Price had this to say about Kent, who was 49 years old at the time: "I this evening again visited the Chief Justice pursuant to invitation and was never more delightfully entertained - Old madeira and choice cigars ... He was perfectly free & easy & appeared desirous only to please us - He took the candle & travelled round his library . . . He is indeed Clapp a great man - The notes he has made in the Books in his library would of themselves you would suppose occupy a whole life ..."

Monday, November 16, 2009

A Most Curious Little Work ...

Because a major goal of our rare books program is to document the way Anglo-American lawyers learned and practiced law, we could not resist purchasing this strange little volume, which was published in London in 1815. I'll let the title speak for itself: Robert Shuttleworth, A Manual for the Assistance of Magistrates, in applying the forms sold by Coles and Galpin, containing blank precedents of such proceedings as are not sold amongst the separate Forms; with short references to the statutes, up to the present time; interspersed with remarks, to assist the Magistrate, Constable, and Parish-Officer.

How odd. This is a practical legal treatise sponsored and published by London stationers Coles & Galpin, as a guide to the use of their printed legal forms. These forms were sold separately; the preface gives information on how and where to purchase them. I have never seen a "proprietary" legal manual such as this one, and thought it would be an excellent and unusual addition to our strong collection of early legal practice materials. If anyone is aware of other examples of this phenomenon, I would appreciate hearing about them.

Monday, November 9, 2009

This Just In: Thomas Craig's Jus Feudale

Last year, we received a most intriguing gift from Professor Mike Hoeflich of the University of Kansas Law School: a beautifully bound manuscript book containing notes from Scottish jurist Thomas Craig's landmark work, Jus Feudale. Read more about it here.

To supplement Professor Hoeflich's important gift and facilitate research on our manuscript copy, we recently added a first edition of Jus Feudale to our collection. Published in Edinburgh in 1655 and written in Latin, this treatise was the first work devoted to Scots law.
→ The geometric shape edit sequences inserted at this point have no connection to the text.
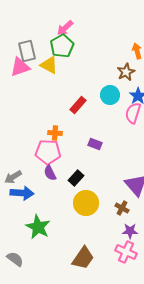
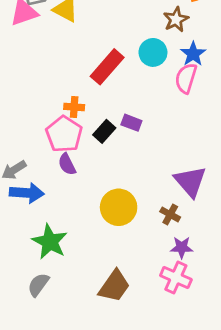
red rectangle: (78, 105) -> (107, 67), size x1.4
pink pentagon: (48, 152) -> (64, 134), turned 30
black rectangle: (76, 178) -> (104, 131), moved
gray semicircle: (15, 259) -> (38, 285), moved, turned -90

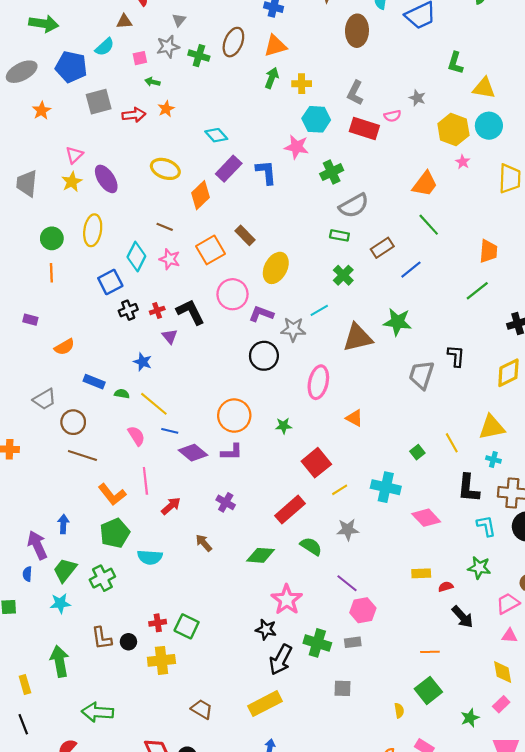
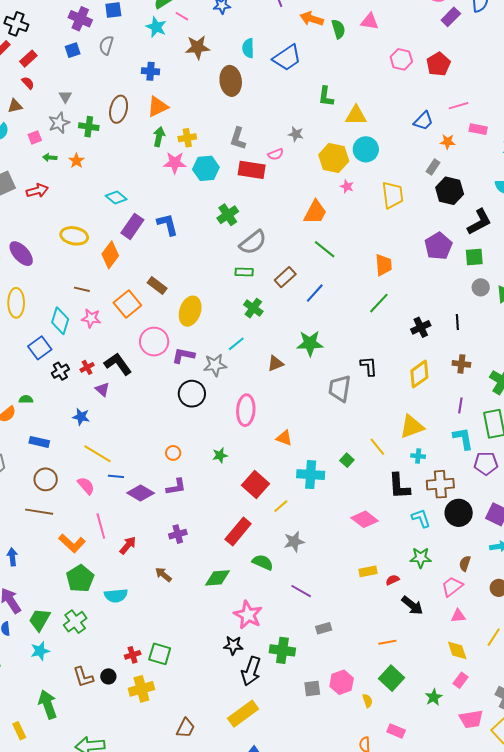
orange star: (166, 109) -> (76, 161), moved
pink star: (297, 147) -> (175, 163), moved
brown triangle: (358, 338) -> (275, 363), size x0.6
green semicircle: (122, 394) -> (26, 399), moved
orange circle: (234, 416) -> (173, 453), size x0.5
brown circle: (73, 422) -> (46, 479), moved
cyan cross: (386, 487) -> (311, 475), moved
purple cross: (226, 502) -> (178, 534), turned -36
blue arrow: (63, 524) -> (12, 557), moved
pink hexagon: (363, 610) -> (342, 682), moved
gray rectangle: (353, 642) -> (324, 628), moved
brown trapezoid: (202, 709) -> (186, 728), turned 95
Our copy features the signature of an early owner, "Lauderdale 1714."

Monday, November 2, 2009

Rare Giles Jacob Title Added to the Collection

We recently acquired a fine addition to our collection of works by the legal publisher and writer Giles Jacob, many of which were bequeathed to us by our beloved and generous friend the late Kitty Preyer.

As he did with his more popular works, Jacob wrote The Grand Precedent: or, the Conveyancer's Guide and Assistant (London, 1716) to help lawyers and laypeople alike to learn and understand the law. Unlike most of his other works, including the very famous Every Man His Own Lawyer and the New Law Dictionary, The Grand Precedent only appeared in one edition.

Our copy features the autograph of an early owner, Alexander Johnson, on the title page. Numerous handwritten notes, probably also by Johnson, are sprinkled throughout the text. The book is found in full calf leather and features attractive decorative tooling and a blind stamped armorial crest, probably of Irish origin.

Friday, October 16, 2009

The Publisher's Art

Several years ago, our dear friend the late Kitty Preyer gave us a copy of Henry Dagge's Considerations on Criminal Law. Published in London in 1772, this copy is particularly interesting because it reveals some intermediary stages in the printing and selling of law books. The printer bound the book in humble cardboard covers colored a striking vivid blue. In most cases a client would buy the book in printer's boards like this and have it bound to his or her particular taste and budget, mostly likely in full calf-leather covers. That did not happen here.

Most books have their pages cut to a uniform size and shape, which gives them a smooth block-like appearance. This book did not get that far. Its pages are uncut, showing rough, uneven edges when viewed closed. Some of the pages are unopened, which means the edges of a large sheet of paper that had been folded into two or more pages were not cut during the manufacturing process, rendering the pages nearly impossible to read. Cutting and opening would usually happen during the binding process.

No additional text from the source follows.